0

When I used to remove columns, I would always do something like:

DT[, Tax:=NULL]

Sometimes to make a backup, I would do something like

DT2 <- DT

But just a second ago this happened:

library(data.table)
DT <- structure(list(Province = c(1, 2, 3, 1, 2, 3, 1, 2, 3, 1, 2, 
3), Tax = c(2000, 3000, 1500, 3200, 2000, 1500, 4000, 2000, 2000, 
1000, 2000, 1500), year = c(2000, 2000, 2000, 2001, 2001, 2001, 
2002, 2002, 2002, 2003, 2003, 2003)), row.names = c(NA, -12L), class = c("tbl_df", 
"tbl", "data.frame"))

DT2 <- structure(list(Province = c(1, 2, 3, 1, 2, 3, 1, 2, 3, 1, 2, 
3), Tax = c(2000, 3000, 1500, 3200, 2000, 1500, 4000, 2000, 2000, 
1000, 2000, 1500), year = c(2000, 2000, 2000, 2001, 2001, 2001, 
2002, 2002, 2002, 2003, 2003, 2003)), row.names = c(NA, -12L), class = c("tbl_df", 
"tbl", "data.frame"))

setDT(DT) 
setDT(DT2)
DT2 <- DT

# Removes Tax in BOTH datasets !!
DT2[, Tax:=NULL]

I remember something about this when starting to learn about data.table, but obviously this is not really desirable (for me at least).

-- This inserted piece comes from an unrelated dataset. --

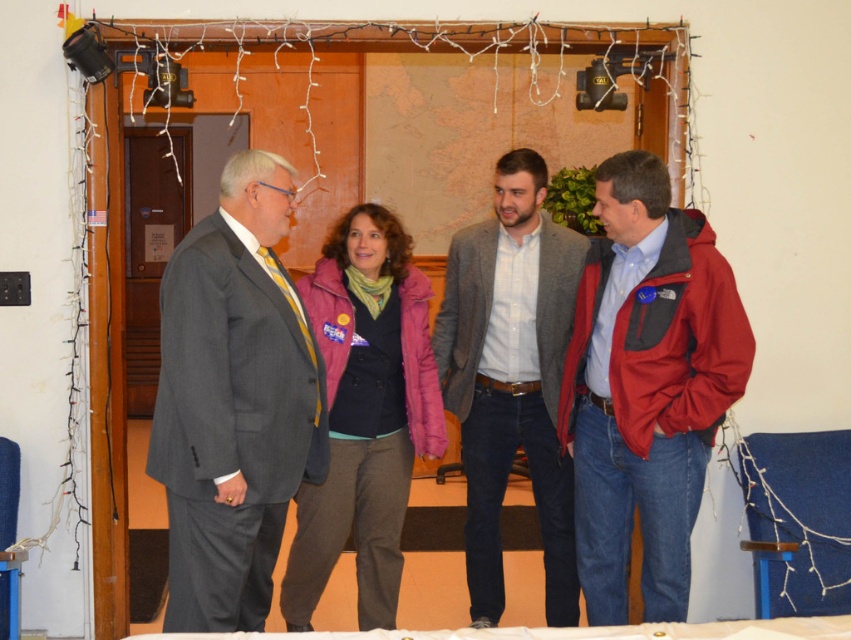 You are a photographer at the event and want to ensure all four individuals are visible in a group photo. Given the height differences between the red softshell jacket at right and the gray woolen blazer at center, where should the camera be positioned to capture everyone without any obstruction?

The red softshell jacket at right is shorter than the gray woolen blazer at center. To ensure all four individuals are visible without obstruction, position the camera at a lower angle so that taller individuals like the one in the gray woolen blazer at center do not block shorter ones in the red softshell jacket at right.

You are standing in the room and want to move from the table to the group of four people. Which point, point [644,412] or point [437,339], is closer to you?

Point [644,412] is closer to the viewer than point [437,339], so you should head toward point [644,412] first. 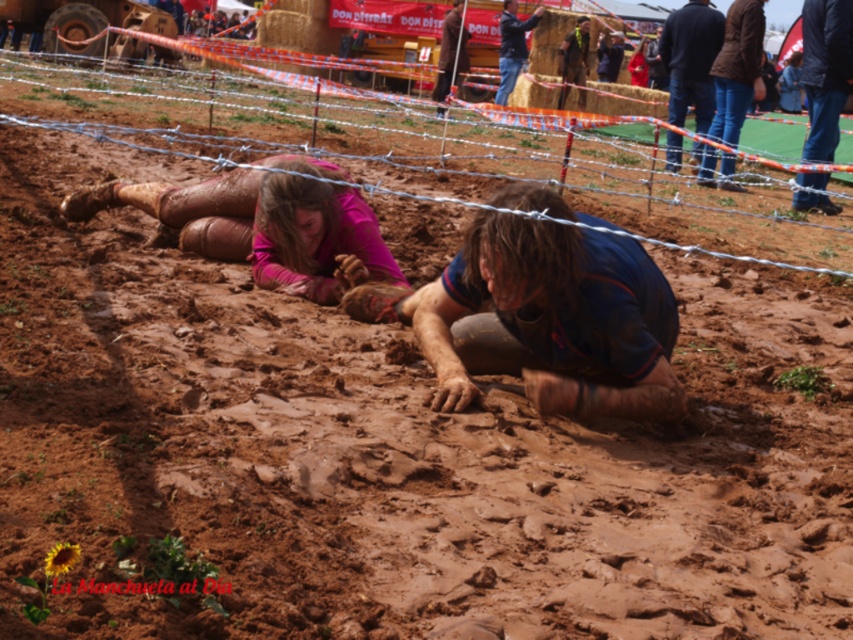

What is the proper way to deal with this without accidentally deleting columns?

Tom
  • 2,173
  • 1
  • 17
  • 44
  • Since `data.table` uses referential semantics (*in-place*, not copy-on-write like most of R), then your assignment `DT2 <- DT` means that both variables point to the same data. This is one of the gotchas with "memory-efficient operations" that rely on in-place work: if you goof, you lose it. Any way that will protect you against this kind of mistake will be memory-inefficient, keeping one (or more) copies of data sitting around. – r2evans Dec 03 '20 at 14:01
  • 3
    If you need `DT2` to be a different dataset, then use `DT2 <- copy(DT)`, after which `DT2[,Tax:=NULL]` will not affect `DT`. – r2evans Dec 03 '20 at 14:02
  • You can find your answer here: https://stackoverflow.com/a/10226454/3768871 – OmG Dec 03 '20 at 14:03
  • Thank you very much! – Tom Dec 03 '20 at 16:44
  • 1
    You can also read FAQ. @r2evans please make an answer from your comment. – jangorecki Dec 03 '20 at 18:30

1 Answers1

2

(Moved from comments.)

Since data.table uses referential semantics (in-place, not copy-on-write like most of R), then your assignment DT2 <- DT means that both variables point to the same data. This is one of the gotchas with "memory-efficient operations" that rely on in-place work: if you goof, you lose it. Any way that will protect you against this kind of mistake will be memory-inefficient, keeping one (or more) copies of data sitting around.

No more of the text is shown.